(To do):
Your job with the data below: print everything from the line that holds "fokuserer på et" down to the line that holds "i deres 6 butikker.", ends included, exactly, and nothing else.

(Exercise materials):
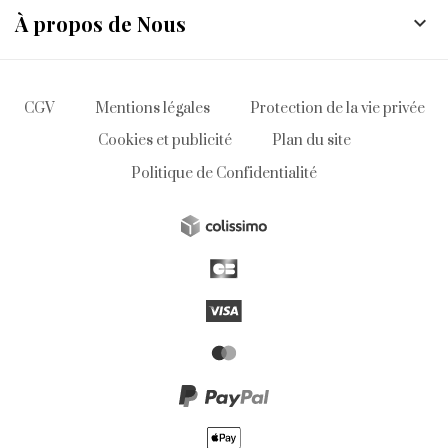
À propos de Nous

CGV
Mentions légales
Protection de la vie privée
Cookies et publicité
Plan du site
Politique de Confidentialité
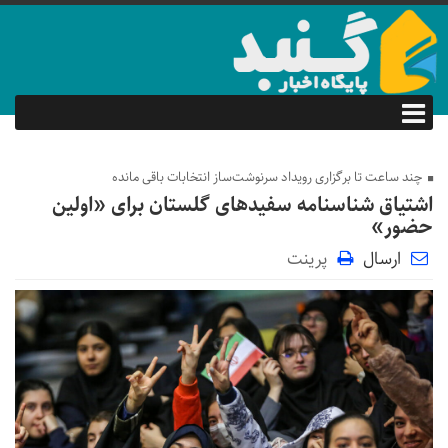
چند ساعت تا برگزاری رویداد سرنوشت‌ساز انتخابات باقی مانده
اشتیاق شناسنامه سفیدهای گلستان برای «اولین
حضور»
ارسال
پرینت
...
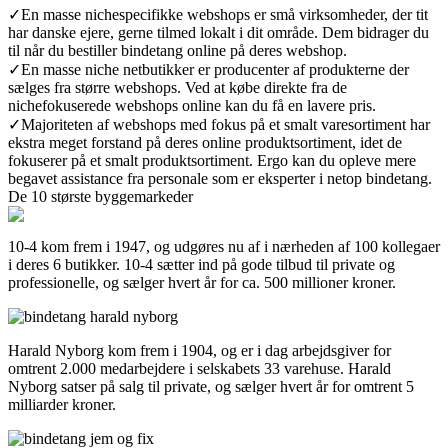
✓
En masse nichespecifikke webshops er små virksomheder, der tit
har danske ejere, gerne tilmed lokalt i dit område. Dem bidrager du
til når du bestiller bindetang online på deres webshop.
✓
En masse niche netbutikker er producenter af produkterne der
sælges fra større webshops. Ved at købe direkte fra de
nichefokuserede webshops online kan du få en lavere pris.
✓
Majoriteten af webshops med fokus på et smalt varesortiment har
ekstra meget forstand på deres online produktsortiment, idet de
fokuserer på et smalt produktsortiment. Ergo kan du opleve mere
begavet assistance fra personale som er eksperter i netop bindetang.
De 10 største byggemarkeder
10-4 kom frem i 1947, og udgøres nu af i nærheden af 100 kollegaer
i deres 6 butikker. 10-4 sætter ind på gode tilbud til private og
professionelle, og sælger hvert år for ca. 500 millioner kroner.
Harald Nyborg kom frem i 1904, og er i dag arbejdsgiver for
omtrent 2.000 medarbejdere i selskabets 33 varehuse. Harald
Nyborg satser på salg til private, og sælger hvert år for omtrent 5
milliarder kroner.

(Task response):
fokuserer på et smalt produktsortiment. Ergo kan du opleve mere
begavet assistance fra personale som er eksperter i netop bindetang.
De 10 største byggemarkeder
10-4 kom frem i 1947, og udgøres nu af i nærheden af 100 kollegaer
i deres 6 butikker. 10-4 sætter ind på gode tilbud til private og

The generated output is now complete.